Hypersensitivity is an undesirable reaction produced by normal immune system. It includes allergy and autoimmunity.
Allergy is a pathological reaction of the immune system to external antigens - allergens , which exist normally in the environment (pollens, molds, animals, foods, insect stings, etc.). Allergens are substances usually protein in nature. Simple low molecular weight substances are only partial antigens ( hapten), become a complete antigen in the body after binding with internal protein. The time lag before developing an allergic reaction is called the refractory period. Response time is the time at which the reaction develops after contact with an allergen. Allergic reaction may be localised (asthma) or systemic (anaphylactic shock).
Autoimmunity is a pathological reaction in which the immune system directly or indirectly targets and damages own cells. The effect may range from discomfort, organ damaging to fatality.
There is a strong genetic basis in developing hypersensitivity. Other causes may include infection.
edit Hypersensitivity type 1
This type of reaction is also indiscriminately called immediate hypersensitivity or allergy or atopy, even though the term atopy is usually used for describing genetic propensity to develop this hypersensitive reaction, in which person with this propensity is called atopic. An atopic patient may not undergo allergic reaction if not exposed to a particular allergen.
- In the first exposure to an allergen, IgE is produced, presumably under the stimulation of T-Helper type 2.
- These IgE is bound to the Fc receptor on mast cell. The mast cell is 'sensitized' against the allergen.
- Subsequent exposure to allergen results in degranulation of the mast cell, releasing its mediators, namely cytokines, vasoactive amines and eicosanoids - prostaglandin and leukotrines)
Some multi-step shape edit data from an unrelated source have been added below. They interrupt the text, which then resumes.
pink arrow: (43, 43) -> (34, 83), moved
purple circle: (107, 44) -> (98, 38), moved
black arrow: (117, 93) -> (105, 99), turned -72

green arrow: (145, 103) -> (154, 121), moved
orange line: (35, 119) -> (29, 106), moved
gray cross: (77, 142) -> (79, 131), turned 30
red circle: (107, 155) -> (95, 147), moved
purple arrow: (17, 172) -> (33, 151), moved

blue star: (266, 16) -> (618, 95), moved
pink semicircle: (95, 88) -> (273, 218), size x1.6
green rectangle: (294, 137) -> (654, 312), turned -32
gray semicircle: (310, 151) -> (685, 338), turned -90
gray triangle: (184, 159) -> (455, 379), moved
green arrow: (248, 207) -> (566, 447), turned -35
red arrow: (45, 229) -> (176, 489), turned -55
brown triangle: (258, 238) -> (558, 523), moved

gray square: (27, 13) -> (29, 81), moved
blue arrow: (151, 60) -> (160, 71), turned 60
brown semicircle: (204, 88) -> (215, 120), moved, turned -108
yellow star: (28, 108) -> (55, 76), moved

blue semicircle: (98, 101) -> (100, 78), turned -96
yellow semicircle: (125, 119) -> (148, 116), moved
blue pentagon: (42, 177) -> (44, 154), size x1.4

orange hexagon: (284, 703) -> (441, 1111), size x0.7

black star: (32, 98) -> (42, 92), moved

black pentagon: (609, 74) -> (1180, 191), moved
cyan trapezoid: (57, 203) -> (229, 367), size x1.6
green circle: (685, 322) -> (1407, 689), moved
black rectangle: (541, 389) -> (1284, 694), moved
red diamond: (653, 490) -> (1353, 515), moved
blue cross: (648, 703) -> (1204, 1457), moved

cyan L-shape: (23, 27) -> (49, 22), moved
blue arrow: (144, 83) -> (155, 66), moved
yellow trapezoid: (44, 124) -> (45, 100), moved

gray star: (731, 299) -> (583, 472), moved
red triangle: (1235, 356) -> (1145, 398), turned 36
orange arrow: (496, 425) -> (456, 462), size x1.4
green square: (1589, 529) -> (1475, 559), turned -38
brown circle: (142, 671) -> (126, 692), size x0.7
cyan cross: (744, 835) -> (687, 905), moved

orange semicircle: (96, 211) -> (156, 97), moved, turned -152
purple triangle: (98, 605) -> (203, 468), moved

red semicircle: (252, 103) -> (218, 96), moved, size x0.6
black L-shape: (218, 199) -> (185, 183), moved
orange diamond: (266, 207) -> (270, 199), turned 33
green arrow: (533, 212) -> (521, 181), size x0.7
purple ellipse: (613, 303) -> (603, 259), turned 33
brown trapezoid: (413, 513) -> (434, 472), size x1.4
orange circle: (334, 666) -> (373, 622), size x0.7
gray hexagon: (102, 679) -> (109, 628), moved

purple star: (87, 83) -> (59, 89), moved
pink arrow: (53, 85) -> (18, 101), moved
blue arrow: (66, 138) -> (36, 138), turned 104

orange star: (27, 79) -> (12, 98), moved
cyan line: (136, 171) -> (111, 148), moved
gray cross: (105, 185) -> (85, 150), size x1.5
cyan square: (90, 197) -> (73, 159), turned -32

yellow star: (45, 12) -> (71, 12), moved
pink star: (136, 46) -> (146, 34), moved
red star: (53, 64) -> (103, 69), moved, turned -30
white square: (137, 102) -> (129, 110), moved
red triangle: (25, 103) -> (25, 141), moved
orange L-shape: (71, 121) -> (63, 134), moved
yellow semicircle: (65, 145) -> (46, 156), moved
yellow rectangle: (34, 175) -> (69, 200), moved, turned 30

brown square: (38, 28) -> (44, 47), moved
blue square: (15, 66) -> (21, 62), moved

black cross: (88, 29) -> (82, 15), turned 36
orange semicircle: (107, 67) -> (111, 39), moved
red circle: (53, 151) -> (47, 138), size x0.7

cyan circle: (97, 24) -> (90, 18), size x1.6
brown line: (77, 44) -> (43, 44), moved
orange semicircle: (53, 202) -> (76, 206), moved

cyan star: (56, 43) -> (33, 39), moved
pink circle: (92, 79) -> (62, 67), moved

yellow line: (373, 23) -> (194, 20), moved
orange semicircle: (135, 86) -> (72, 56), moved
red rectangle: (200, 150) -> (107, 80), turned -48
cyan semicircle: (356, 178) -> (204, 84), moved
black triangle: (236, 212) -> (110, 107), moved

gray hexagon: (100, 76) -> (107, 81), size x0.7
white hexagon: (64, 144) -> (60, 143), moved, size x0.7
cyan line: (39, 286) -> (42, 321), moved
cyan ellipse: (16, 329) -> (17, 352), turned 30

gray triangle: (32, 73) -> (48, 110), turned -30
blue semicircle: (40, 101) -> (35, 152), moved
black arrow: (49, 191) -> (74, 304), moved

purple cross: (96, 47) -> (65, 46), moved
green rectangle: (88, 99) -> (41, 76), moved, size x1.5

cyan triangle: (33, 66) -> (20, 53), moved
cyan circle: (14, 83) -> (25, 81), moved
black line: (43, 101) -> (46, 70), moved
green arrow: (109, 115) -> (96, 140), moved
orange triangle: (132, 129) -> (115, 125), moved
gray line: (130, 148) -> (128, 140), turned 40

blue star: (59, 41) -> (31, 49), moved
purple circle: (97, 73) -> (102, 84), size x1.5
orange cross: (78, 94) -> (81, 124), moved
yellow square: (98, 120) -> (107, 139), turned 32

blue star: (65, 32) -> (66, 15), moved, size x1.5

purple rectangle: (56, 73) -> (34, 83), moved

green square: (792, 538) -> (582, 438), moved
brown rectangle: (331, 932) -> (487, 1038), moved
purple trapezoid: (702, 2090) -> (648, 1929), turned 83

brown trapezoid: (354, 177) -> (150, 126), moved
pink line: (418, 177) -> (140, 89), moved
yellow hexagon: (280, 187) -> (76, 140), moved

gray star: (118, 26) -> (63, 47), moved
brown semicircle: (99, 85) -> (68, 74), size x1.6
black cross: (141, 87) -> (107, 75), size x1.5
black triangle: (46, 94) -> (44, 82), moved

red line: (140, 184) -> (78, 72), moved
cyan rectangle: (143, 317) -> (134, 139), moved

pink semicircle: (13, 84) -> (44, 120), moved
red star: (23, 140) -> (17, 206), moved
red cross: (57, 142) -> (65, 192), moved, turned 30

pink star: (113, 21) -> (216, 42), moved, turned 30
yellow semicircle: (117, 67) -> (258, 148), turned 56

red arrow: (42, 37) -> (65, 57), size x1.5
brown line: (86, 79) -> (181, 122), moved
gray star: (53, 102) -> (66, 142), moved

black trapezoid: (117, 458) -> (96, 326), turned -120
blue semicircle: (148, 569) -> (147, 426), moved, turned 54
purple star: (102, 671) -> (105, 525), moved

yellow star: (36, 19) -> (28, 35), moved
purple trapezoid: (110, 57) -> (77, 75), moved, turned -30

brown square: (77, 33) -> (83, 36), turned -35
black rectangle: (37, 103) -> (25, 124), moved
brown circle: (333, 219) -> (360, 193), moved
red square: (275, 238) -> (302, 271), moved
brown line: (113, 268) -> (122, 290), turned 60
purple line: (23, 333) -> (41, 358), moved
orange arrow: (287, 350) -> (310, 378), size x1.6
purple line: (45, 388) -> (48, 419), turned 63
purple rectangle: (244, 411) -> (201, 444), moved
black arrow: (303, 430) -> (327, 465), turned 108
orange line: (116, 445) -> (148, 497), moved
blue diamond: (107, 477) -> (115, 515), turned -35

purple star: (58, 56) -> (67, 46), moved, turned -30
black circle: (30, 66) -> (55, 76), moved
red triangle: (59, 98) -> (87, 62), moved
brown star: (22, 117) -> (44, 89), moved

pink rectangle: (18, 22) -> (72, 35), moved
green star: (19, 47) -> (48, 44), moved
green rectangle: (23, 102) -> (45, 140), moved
- These mediators cause vasodilation, increased vasopermeability, tissue damage and smooth muscle contraction. This is called early phase reaction.
- Other mediators, especially cytokines recruit other inflammatory cells to the site of reaction. This is called late phase reaction.
edit Clinical example
Asthma and anaphylaxis
edit Hypersensitivity type 2
This type of hypersensitivity is also called antibody mediated hypersensitivity.
There are a few ways in which antibody can cause hypersensitivity reaction, including:
- IgM and IgG against self-antigens (autoantibodies) of the extracellular matrix or cell surface triggers the classical pathway of complement activation.
- Autoantibodies against self antigens function as opsonin for phagocytes.
- Autoantibodies act as ligands for receptors (in Grave's disease)
Autoantibodies are formed as a result of failure of tolerance (central and peripheral tolerance). In some cases, antibodies are formed after infection, such as in post-streptococcal endocarditis, in which antibodies used against streptococcus becomes cross reactive also against endocardium (rheumatic fever).
edit Clinical example
- Autoimmune hemolytic anemia
- Goodpasture's Syndrome
- Grave's disease, myasthenia gravis.
edit Hypersensitivity type 3
This is also called immune-complex mediated hypersensitivty.
In some people, in relation to post-streptococcal endocarditis, the antibodies that is formed against streptococcus forms immune-complex that is deposited in vascular membrane, especially the glomerulus. This may also activate the complement system or become target of phagocytes, causing damage to the vessel wall and ultimately the organ itself (the kidney).
edit Clinical example
Systemic lupus erythematosus, post-streptococcal vasculitis, post-streptococcal glomerulonephritis
edit Hypersensitivity type 4
This is also called the T-cell mediated hypersensitivity. It is further divided to:
- Delayed type hypersenstivity (mediated by CD4+ and CD8+T cells)
- T-cell mediated cytotoxicity (mediated by CD8+ T cells) - in this reaction, T-cytotoxic cell specific for autoantigen on host cells may directly kill these cells.
edit Delayed type hypersensitivity
APC or tissue antigen (autoantigen) activate/sensitize CD4+ and CD8+ T cells, causing them to secrete cytokines. This cytokines recruits and activates phagocytes, as well as inducing local inflammation. Ultimately, tissue injury occurs.
Clinical examples: Contact dermatitis, rheumatoid arthritis, mantoux test.